Good People Everywhere

In the clash of ideas and worldviews, it is relatively easy to solicit praise from one’s allies and friends.  More telling, perhaps, is the grudging respect granted by one’s foes.

In this light, consider an article in the Fall 2004 issue of Ms. Magazine, America’s premier feminist journal.  It reports that the Howard Center’s World Congress of Families project has “brought together the leadership of an increasingly trenchant and powerful wing of the international conservative movement.”  Our Mexico City Congress, held in March 2004, “was teeming with crowds that reflected the organization’s growing luster,” a venue where “for the first time, the U.S. government gave its explicit endorsement of the so-called pro-family agenda.”  

Or consider this description from the book, Globalizing Family Values (University of Minnesota Press, 2003), authored by two law professors with open “feminist” and “lesbian” sympathies:  “The Howard Center functions as a research think tank…and produces material that gives the [pro-family] movement its intellectual sustenance”; adding “A notable example of this potent mix of devotion and data is the work embraced and produced by the Howard Center, a leading [Christian pro-family] organization domestically and internationally.”

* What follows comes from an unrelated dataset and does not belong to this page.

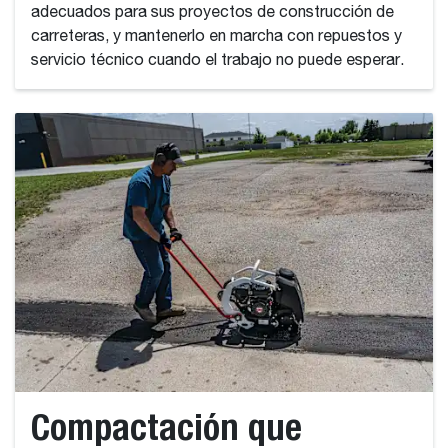
adecuados para sus proyectos de construcción de
carreteras, y mantenerlo en marcha con repuestos y
servicio técnico cuando el trabajo no puede esperar.
Compactación que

Or consider this 2004 commentary from The Sexual Information and Education Council of the United States (SIECUS), the voice of the “sexual revolution” in America, which describes our Mexico City World Congress as a threatening effort “to empower conservative forces in the [Latin American] region to be better organized and more vocal within their own countries” and as a place where “the policies and ideologies of the Bush Administration played a key role.” 

In a longer November report, SIECUS adds: “groups [opposed to our agenda] continue to claim that marriage benefits individuals, children and society….Arguably the most prominent international meeting of opposition forces is the World Congress of Families, held in 1997, 1999, and 2004.”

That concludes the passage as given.